Testing & Debugging
Testing is the only way to have confidence your code does what you think it does. Debugging is what you do when that confidence was wrong. Both are skills — not chores — and the gap between junior and senior engineers is mostly here.
pytest Fundamentals & Architecture
pytest won the Python testing wars. Not because it’s newer, but because it’s genuinely better designed.
Why pytest beats unittest:
| Concern | unittest | pytest |
|---|---|---|
| Test functions | Must be methods in a class | Plain functions |
| Assertions | self.assertEqual(a, b) | assert a == b |
| Failure messages | Generic | Introspects the expression |
| Fixtures | setUp/tearDown on the class | Injected by name, composable |
| Plugins | None built-in | 1000+ plugins |
| Parametrize | Verbose | @pytest.mark.parametrize |
The assert rewriting is the killer feature. When assert x == y fails, pytest rewrites the bytecode to show you the actual values — not just “AssertionError.”
Test discovery rules — pytest finds tests by:
- Start from current dir (or args)
- Recurse into directories not excluded by
norecursedirs - Match files:
test_*.pyor*_test.py - Inside files: functions named
test_*, methods namedtest_*in classes namedTest*(no__init__)
# pytest finds this
def test_something():
assert 1 + 1 == 2
# pytest finds this class but not test_helper (not Test* prefix)
class TestPayment:
def test_charge(self):
...
def helper(self): # not collected
...
conftest.py is pytest’s dependency injection hook.
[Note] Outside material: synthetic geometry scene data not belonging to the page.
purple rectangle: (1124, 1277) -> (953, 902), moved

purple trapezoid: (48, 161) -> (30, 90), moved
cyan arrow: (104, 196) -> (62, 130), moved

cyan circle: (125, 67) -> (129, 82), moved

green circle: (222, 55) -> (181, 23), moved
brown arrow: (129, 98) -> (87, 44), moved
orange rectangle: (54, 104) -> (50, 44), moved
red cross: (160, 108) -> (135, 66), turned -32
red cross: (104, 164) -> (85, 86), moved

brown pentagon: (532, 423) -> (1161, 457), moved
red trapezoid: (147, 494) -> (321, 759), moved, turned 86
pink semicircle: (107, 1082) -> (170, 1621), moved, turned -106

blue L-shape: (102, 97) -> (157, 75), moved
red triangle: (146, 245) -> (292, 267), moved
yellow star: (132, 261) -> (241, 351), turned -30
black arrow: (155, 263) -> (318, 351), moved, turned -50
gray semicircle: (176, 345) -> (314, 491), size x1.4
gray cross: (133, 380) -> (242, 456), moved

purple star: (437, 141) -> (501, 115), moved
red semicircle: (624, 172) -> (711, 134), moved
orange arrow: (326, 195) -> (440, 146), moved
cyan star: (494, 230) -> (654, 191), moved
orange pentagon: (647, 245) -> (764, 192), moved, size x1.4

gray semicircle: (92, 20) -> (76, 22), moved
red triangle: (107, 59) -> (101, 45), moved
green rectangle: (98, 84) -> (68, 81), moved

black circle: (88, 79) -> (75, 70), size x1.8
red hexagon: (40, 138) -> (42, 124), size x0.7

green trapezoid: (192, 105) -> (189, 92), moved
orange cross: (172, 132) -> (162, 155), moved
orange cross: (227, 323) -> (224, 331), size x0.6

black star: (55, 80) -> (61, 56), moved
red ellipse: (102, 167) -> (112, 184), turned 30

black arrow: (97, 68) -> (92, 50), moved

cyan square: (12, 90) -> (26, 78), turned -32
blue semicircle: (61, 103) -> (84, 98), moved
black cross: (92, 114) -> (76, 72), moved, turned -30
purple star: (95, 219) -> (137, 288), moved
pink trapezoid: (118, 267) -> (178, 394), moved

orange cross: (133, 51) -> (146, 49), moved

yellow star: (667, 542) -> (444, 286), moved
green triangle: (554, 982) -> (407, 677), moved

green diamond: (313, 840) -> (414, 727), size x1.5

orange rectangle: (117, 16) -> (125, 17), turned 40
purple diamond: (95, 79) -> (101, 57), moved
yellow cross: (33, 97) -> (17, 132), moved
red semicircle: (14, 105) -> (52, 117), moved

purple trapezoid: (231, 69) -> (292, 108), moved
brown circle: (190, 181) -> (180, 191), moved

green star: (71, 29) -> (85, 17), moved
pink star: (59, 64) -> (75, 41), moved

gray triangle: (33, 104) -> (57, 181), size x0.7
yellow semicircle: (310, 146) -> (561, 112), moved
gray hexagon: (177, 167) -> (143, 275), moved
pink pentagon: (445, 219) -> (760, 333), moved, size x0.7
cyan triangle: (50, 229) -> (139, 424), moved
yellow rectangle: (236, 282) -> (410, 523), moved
It’s automatically loaded for the directory it lives in and all subdirectories. No import needed. Use it for:
- Shared fixtures
- Custom hooks (
pytest_configure,pytest_collection_modifyitems) - Plugins local to that subtree
Configuration via pyproject.toml:
[tool.pytest.ini_options]
testpaths = ["tests"]
addopts = "-v --tb=short"
markers = [
"slow: marks tests as slow (deselect with '-m not slow')",
"integration: requires external services",
]
ELI5:
conftest.pyis like a staff room at a school. Any teacher (test file) in that building can use whatever’s in the staff room without having to carry it from home. Rooms on higher floors inherit the staff room below.
Fixtures Deep Dive
Fixtures solve the setup/teardown problem without inheritance hierarchies. They’re functions that provide resources to tests — and pytest resolves them automatically by matching argument names.
@pytest.fixture
def db_connection():
conn = create_connection("sqlite:///:memory:")
yield conn # test runs here
conn.close() # always runs, even if test fails
def test_user_insert(db_connection): # pytest injects it
db_connection.execute("INSERT INTO users ...")
...
Scope controls how often the fixture runs:
| Scope | Created once per… | Use for |
|---|---|---|
function (default) | test function | Small, cheap resources |
class | test class | Shared state within a class |
module | test file | Expensive setup shared across tests |
package | package directory | Database seeding |
session | entire test run | External services, DB connections |
Higher scope fixtures can only depend on same or higher scope. You can’t inject a function-scoped fixture into a session-scoped one.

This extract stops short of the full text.